Figure 4.

Small MAF (sMAF) proteins bind widely to non-cCRE regions in a sequence-directed manner and show widespread influence on nearby gene expression. (A) Heat map of non-cCRE regions with binding of various TF and histone marks. MAFF and MAFK show the largest degree of binding of any such mark. (B) ATAC-seq signal (y-axis) at regions bound by various TF dimer sets ±500 bp (x-axis). sMAF/sMAF (green) dimers show markedly lower ATAC-seq signal compared with other groups, and sMAF heterodimers with known activating cofactors (blue) show high openness. sMAF heterodimers with noncofactors (red) show minimal openness, and heterodimers made of other TFs (orange) show high but broad openness. (C) Motifs generated via MEME using regions bound by noted dimer sets. sMAF/sMAF dimers (top) show more flanking structure outside of the core MAF motif than do heterodimers of sMAF and non-sMAF proteins. (D) Box plot shows the distribution of natural log of expression levels as measured by TPM (y-axis) for genes closest to each putative dimer set (x-axis).
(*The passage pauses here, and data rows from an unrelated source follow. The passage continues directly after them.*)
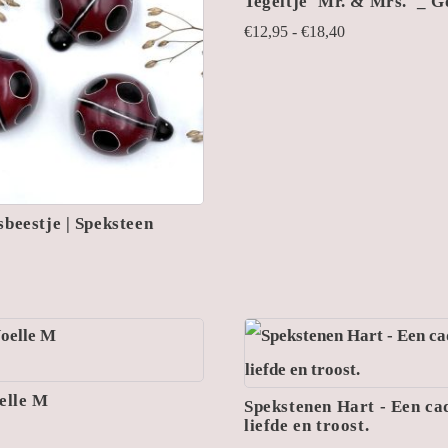
Tegeltje 'Mr. & Mrs.' _ 
Prijsklasse:
€
12,95
-
€
18,40
€12,95
tot
€18,40
beestje | Speksteen
elle M
Spekstenen Hart - Een ca
liefde en troost.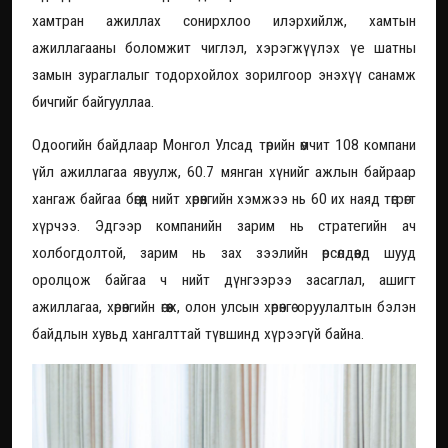
хамтран ажиллах сонирхлоо илэрхийлж, хамтын
ажиллагааны боломжит чиглэл, хэрэгжүүлэх үе шатны
замын зураглалыг тодорхойлох зорилгоор энэхүү санамж
бичгийг байгууллаа.
Одоогийн байдлаар Монгол Улсад төрийн өмчит 108 компани
үйл ажиллагаа явуулж, 60.7 мянган хүнийг ажлын байраар
хангаж байгаа бөгөөд нийт хөрөнгийн хэмжээ нь 60 их наяд төгрөгт
хүрчээ. Эдгээр компанийн зарим нь стратегийн ач
холбогдолтой, зарим нь зах зээлийн өрсөлдөөнд шууд
оролцож байгаа ч нийт дүнгээрээ засаглал, ашигт
ажиллагаа, хөрөнгийн өгөөж, олон улсын хөрөнгө оруулалтын бэлэн
байдлын хувьд хангалттай түвшинд хүрээгүй байна.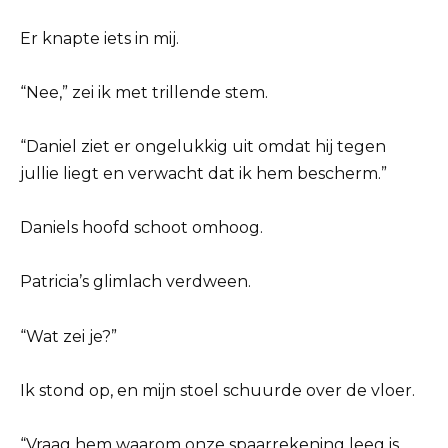
Er knapte iets in mij.
“Nee,” zei ik met trillende stem.
“Daniel ziet er ongelukkig uit omdat hij tegen
jullie liegt en verwacht dat ik hem bescherm.”
Daniels hoofd schoot omhoog.
Patricia’s glimlach verdween.
“Wat zei je?”
Ik stond op, en mijn stoel schuurde over de vloer.
“Vraag hem waarom onze spaarrekening leeg is.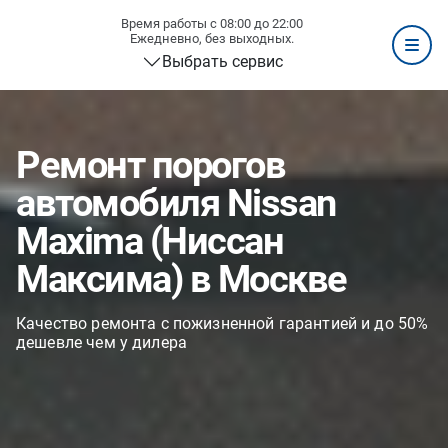
Время работы с 08:00 до 22:00
Ежедневно, без выходных.
Выбрать сервис
Ремонт порогов
автомобиля Nissan
Maxima (Ниссан
Максима) в Москве
Качество ремонта с пожизненной гарантией и до 50%
дешевле чем у дилера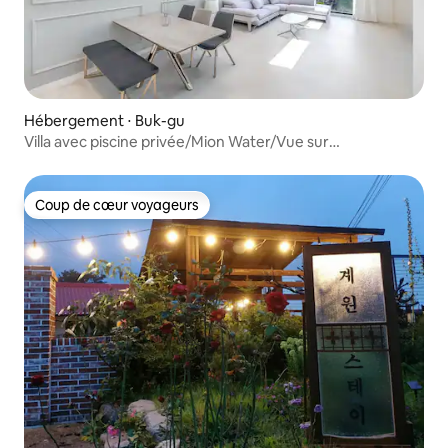
Hébergement ⋅ Buk-gu
Villa avec piscine privée/Mion Water/Vue sur
l'océan/50 m²/8 personnes disponibles/Royal Suite
2 bâtiments
Coup de cœur voyageurs
Coup de cœur voyageurs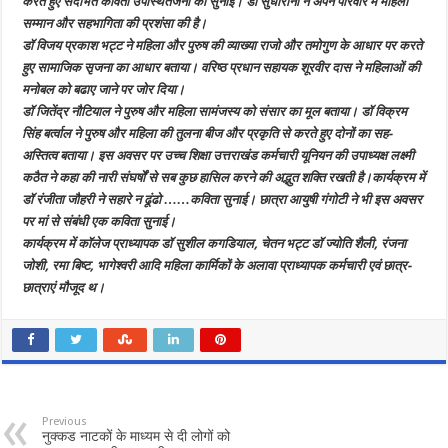
करते हुए संदर्भित कविता उपस्थितजनों को सुनाई। डॉ सुधारानी ने अपने परिवार में महिला
सम्मान और सहभागिता की प्रशंसा की है।
डॉ विजय प्रकाश भट्ट ने महिला और पुरुष की व्याख्या राजो और तमोगुण के आधार पर करते
हुए सामाजिक सृजना का आधार बताया। वरिष्ठ प्रधान सहायक शूरवीर दास ने महिलाओं की
मनोबल को बढाए जाने पर जोर दिया।
डॉ जितेंद्र नौटियाल ने पुरुष और महिला सामंजस्य को संसार का मूल बताया। डॉ विक्रम
सिंह बर्त्वाल ने पुरुष और महिला की तुलना बीज और प्रकृति से करते हुए दोनों का सह-
अस्तित्व बताया। इस अवसर पर उच्च शिक्षा उत्तराखंड कर्मचारी यूनियन की उपाध्यक्ष लक्ष्मी
कठैत ने कहा की नारी संघर्षों से सब कुछ हासिल करने की अद्भुत शक्ति रखती है।कार्यक्रम में
डॉ रंजीता जौहरी ने सहारे न ढूंढो ……कविता सुनाई। छात्रा आयुषी गंगोटी ने भी इस अवसर
पर मां से संबंधी एक कविता सुनाई।
कार्यक्रम में कॉलेज प्राध्यापक डॉ सुशील कगडियाल, चेतन भट्ट डॉ ज्योति शैली, रंजना
जोशी, रमा बिष्ट, भागेश्वरी आदि महिला कार्मिकों के अलावा प्राध्यापक कर्मचारी एवं छात्र-
छात्राएं मौजूद थ।
Previous
नुक्कड नाटकों के माध्यम से दी लोगों को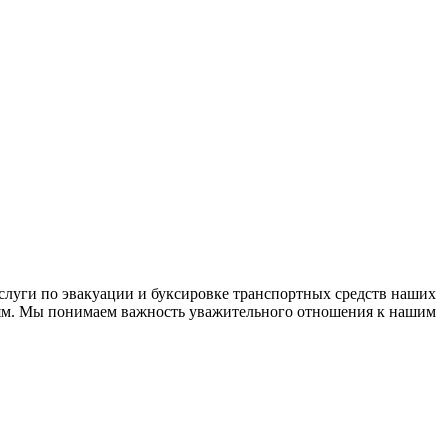
слуги по эвакуации и буксировке транспортных средств наших
дям. Мы понимаем важность уважительного отношения к нашим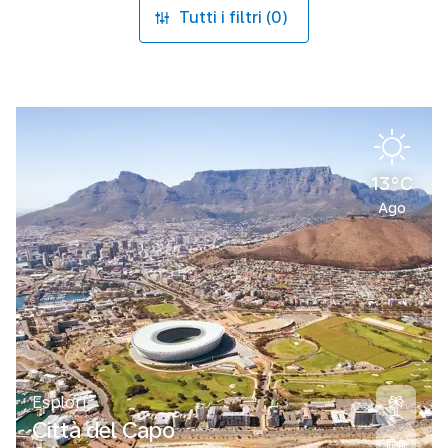
Tutti i filtri (0)
13°C
Ago
Esplori
Città del Capo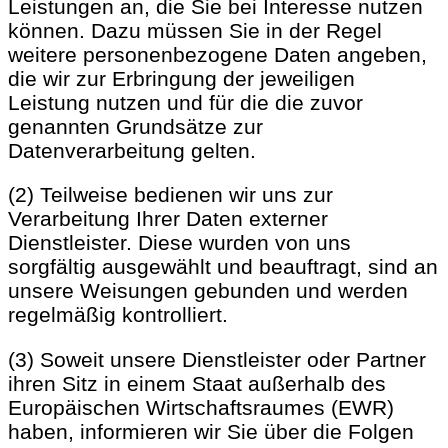
Leistungen an, die Sie bei Interesse nutzen
können. Dazu müssen Sie in der Regel
weitere personenbezogene Daten angeben,
die wir zur Erbringung der jeweiligen
Leistung nutzen und für die die zuvor
genannten Grundsätze zur
Datenverarbeitung gelten.
(2) Teilweise bedienen wir uns zur
Verarbeitung Ihrer Daten externer
Dienstleister. Diese wurden von uns
sorgfältig ausgewählt und beauftragt, sind an
unsere Weisungen gebunden und werden
regelmäßig kontrolliert.
(3) Soweit unsere Dienstleister oder Partner
ihren Sitz in einem Staat außerhalb des
Europäischen Wirtschaftsraumes (EWR)
haben, informieren wir Sie über die Folgen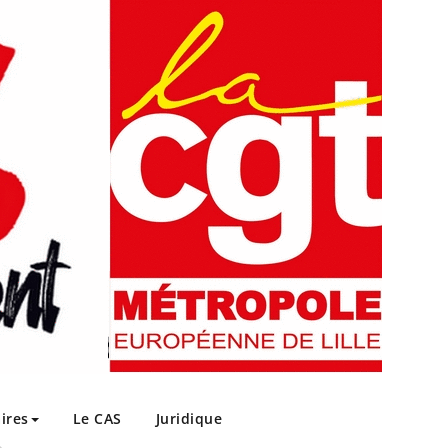
ires
Le CAS
Juridique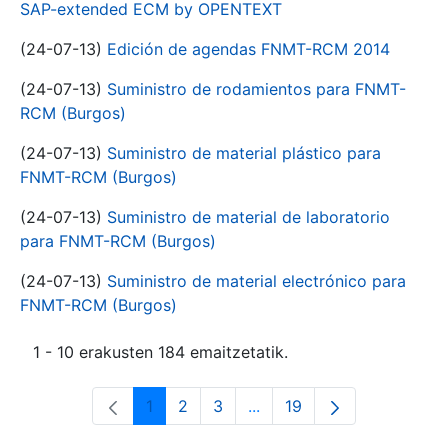
SAP-extended ECM by OPENTEXT
(24-07-13)
Edición de agendas FNMT-RCM 2014
(24-07-13)
Suministro de rodamientos para FNMT-
RCM (Burgos)
(24-07-13)
Suministro de material plástico para
FNMT-RCM (Burgos)
(24-07-13)
Suministro de material de laboratorio
para FNMT-RCM (Burgos)
(24-07-13)
Suministro de material electrónico para
FNMT-RCM (Burgos)
1 - 10 erakusten 184 emaitzetatik.
1
2
3
...
19
Orrialdea
Orrialdea
Orrialdea
Intermediate Pages Use T
Orrialdea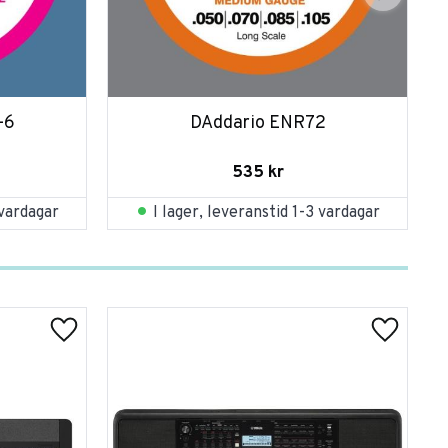
-6
DAddario ENR72
535
kr
 vardagar
I lager, leveranstid 1-3 vardagar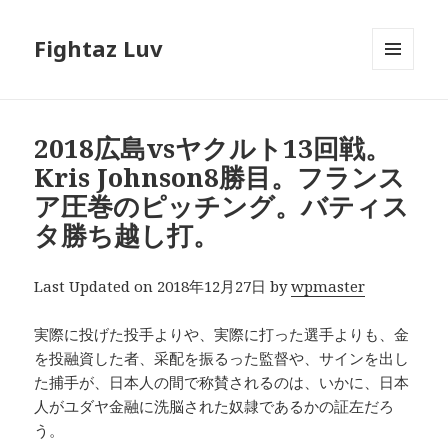
Fightaz Luv
メニュ
ーとウ
ィジェ
ット
2018広島vsヤクルト13回戦。
Kris Johnson8勝目。フランス
ア圧巻のピッチング。バティス
タ勝ち越し打。
Last Updated on 2018年12月27日 by
wpmaster
実際に投げた投手よりや、実際に打った選手よりも、金
を投融資した者、采配を振るった監督や、サインを出し
た捕手が、日本人の間で称賛されるのは、いかに、日本
人がユダヤ金融に洗脳された奴隷であるかの証左だろ
う。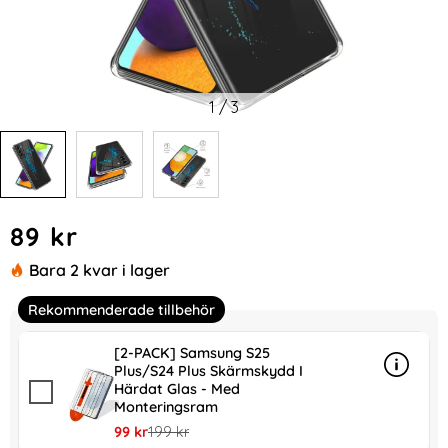
1
/
3
Handla denna produkt Samsung Galaxy S24 Plus Skal Med T
pris
89 kr
Bara 2 kvar i lager
Rekommenderade tillbehör
[2-PACK] Samsung S25
Plus/S24 Plus Skärmskydd I
Info
mer in
Härdat Glas - Med
Monteringsram
rea pris
tidigare pris
99 kr
199 kr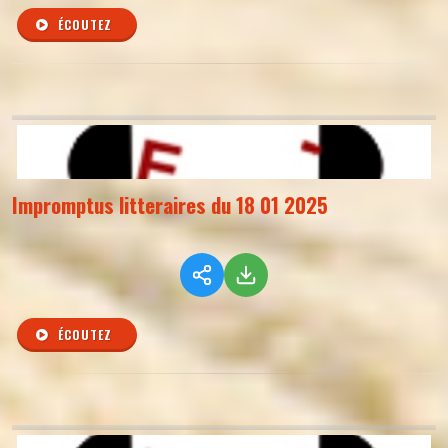
ÉCOUTEZ
Impromptus litteraires du 18 01 2025
ÉCOUTEZ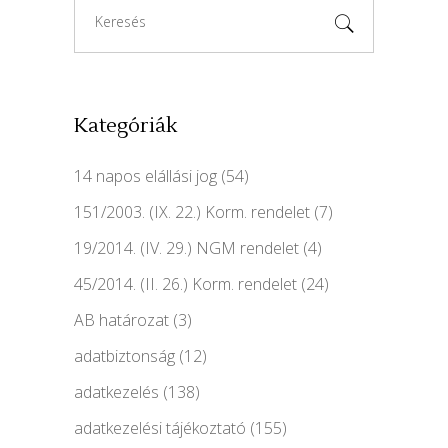
Search
for:
Kategóriák
14 napos elállási jog
(54)
151/2003. (IX. 22.) Korm. rendelet
(7)
19/2014. (IV. 29.) NGM rendelet
(4)
45/2014. (II. 26.) Korm. rendelet
(24)
AB határozat
(3)
adatbiztonság
(12)
adatkezelés
(138)
adatkezelési tájékoztató
(155)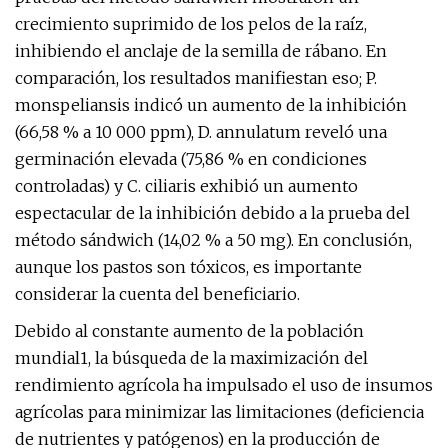
crecimiento suprimido de los pelos de la raíz,
inhibiendo el anclaje de la semilla de rábano. En
comparación, los resultados manifiestan eso; P.
monspeliansis indicó un aumento de la inhibición
(66,58 % a 10 000 ppm), D. annulatum reveló una
germinación elevada (75,86 % en condiciones
controladas) y C. ciliaris exhibió un aumento
espectacular de la inhibición debido a la prueba del
método sándwich (14,02 % a 50 mg). En conclusión,
aunque los pastos son tóxicos, es importante
considerar la cuenta del beneficiario.
Debido al constante aumento de la población
mundial1, la búsqueda de la maximización del
rendimiento agrícola ha impulsado el uso de insumos
agrícolas para minimizar las limitaciones (deficiencia
de nutrientes y patógenos) en la producción de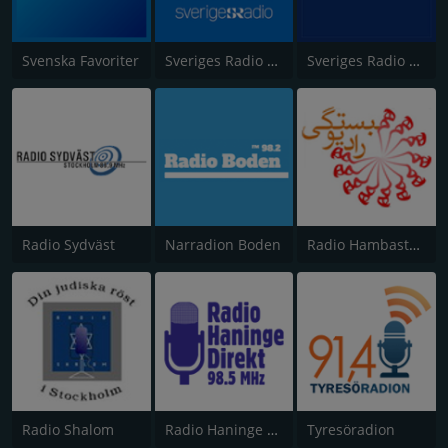
Svenska Favoriter
Sveriges Radio Sisuradio
Sveriges Radio SR Sápmi
Radio Sydväst
Narradion Boden
Radio Hambastegi
Radio Shalom
Radio Haninge Direkt
Tyresöradion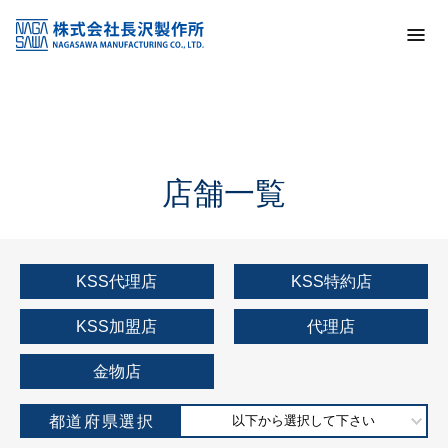
トップ
KSS加盟店・取扱店情報
店舗一覧
店舗一覧
KSS代理店
KSS特約店
KSS加盟店
代理店
金物店
都道府県選択
以下から選択して下さい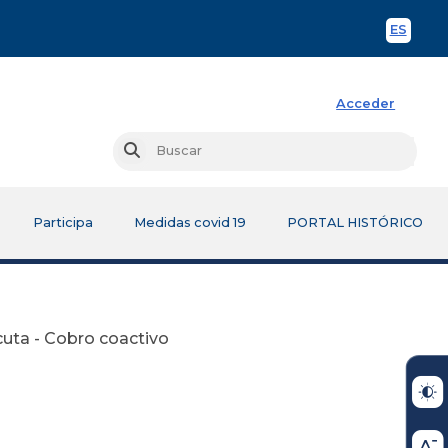
ES
Spani
Acceder
Busc
Buscar
Participa
Medidas covid 19
PORTAL HISTÓRICO
cuta - Cobro coactivo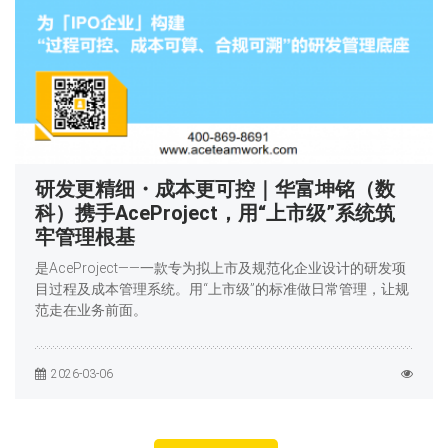
研发更精细・成本更可控｜华富坤铭（数
科）携手AceProject，用“上市级”系统筑
牢管理根基
是AceProject——一款专为拟上市及规范化企业设计的研发项
目过程及成本管理系统。用“上市级”的标准做日常管理，让规
范走在业务前面。
2026-03-06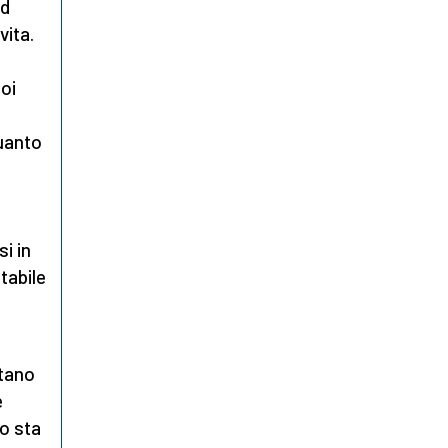
ed
vita.
oi
l
quanto
i in
tabile
ntano
e
o sta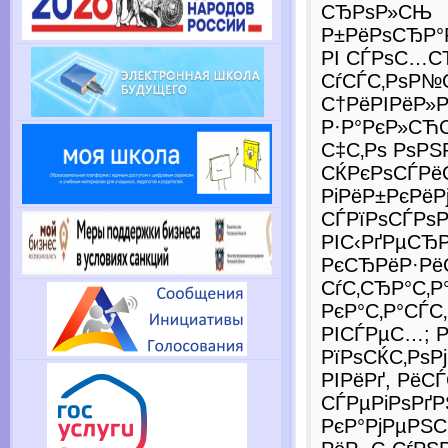
СЂРѕР»СЊ
Р±РёРѕСЂР°
РІ СЃРѕС…С
СѓСЃС‚РѕР№
С†РёРІРёР»Р
Р·Р°РєР»СЋС
С‡С‚Рѕ РѕРЅ
СЌРєРѕСЃРёС
РіРёР±РєРёР
СЃРїРѕСЃРѕР
РІС‹РґРµСЂ
РєСЂРёР·РёС
СѓС‚СЂР°С‚Р
РєР°С‚Р°СЃ
РІСЃРµС…; 
РїРѕСЌС‚РѕР
РІРёРґ, РёС
СЃРµРіРѕРґР
РєР°РјРµРЅС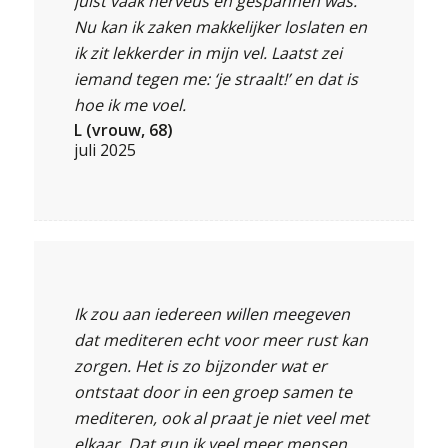
juist vaak nerveus en gespannen was.
Nu kan ik zaken makkelijker loslaten en
ik zit lekkerder in mijn vel. Laatst zei
iemand tegen me: ‘je straalt!’ en dat is
hoe ik me voel.
L (vrouw, 68)
juli 2025
Ik zou aan iedereen willen meegeven
dat mediteren echt voor meer rust kan
zorgen. Het is zo bijzonder wat er
ontstaat door in een groep samen te
mediteren, ook al praat je niet veel met
elkaar. Dat gun ik veel meer mensen.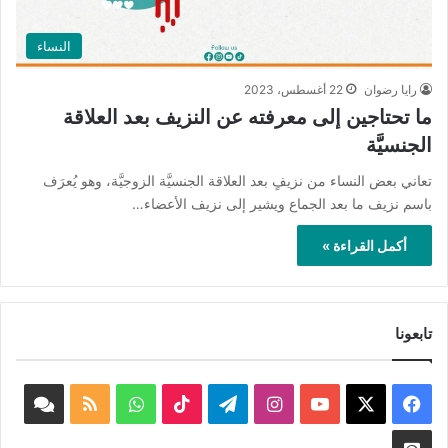
النساء
رايا رضوان
22 أغسطس، 2023
ما تحتاجين إلى معرفته عن النزيف بعد العلاقة
الجنسيَّة
تعاني بعض النساء من نزيفٍ بعد العلاقة الجنسيَّة الزوجيَّة، وهو يُعرَف
باسم نزيف ما بعد الجماع ويشير إلى نزيف الأعضاء…
أكمل القراءة »
تابعونا
‫X
فيسبوك
‫YouTube
انستقرام
تيلقرام
‫TikTok
واتساب
ملخص
book
الموقع
nnel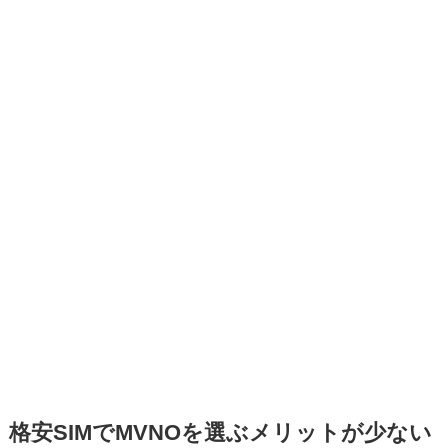
格安SIMでMVNOを選ぶメリットが少ない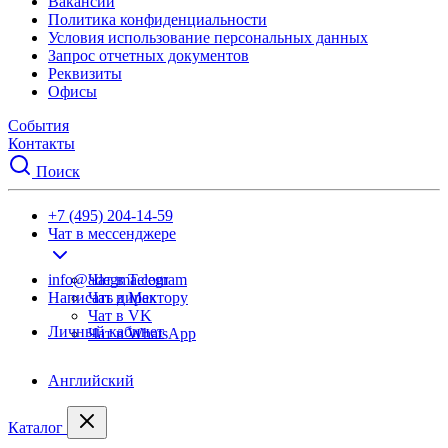
Вакансии
Политика конфиденциальности
Условия использование персональных данных
Запрос отчетных документов
Реквизиты
Офисы
События
Контакты
Поиск
+7 (495) 204-14-59
Чат в мессенджере
info@adegma.com
Чат в Telegram
Написать директору
Чат в Max
Чат в VK
Личный кабинет
Чат в WhatsApp
Английский
Каталог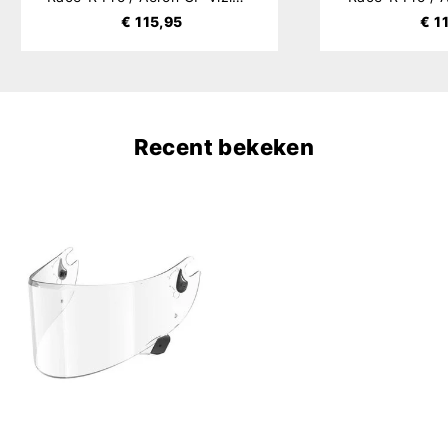
€ 115,95
€ 1
Recent bekeken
Putative sMAF/sMAF dimers show much lower expression profiles than do other groups. Boxes represent 25%–75% quartiles with line indicating median, whiskers extend to ±1.5 × IQR (interquartile range) past the boxes, and points are observations falling outside of this range. (E) Bars show the fraction (y-axis) of putative dimer sets (x-axis) that have evidence for binding in a looped region, based on Hi-C data. sMAF/sMAF dimers show a significantly lower rate of binding in looped regions than do other dimer types.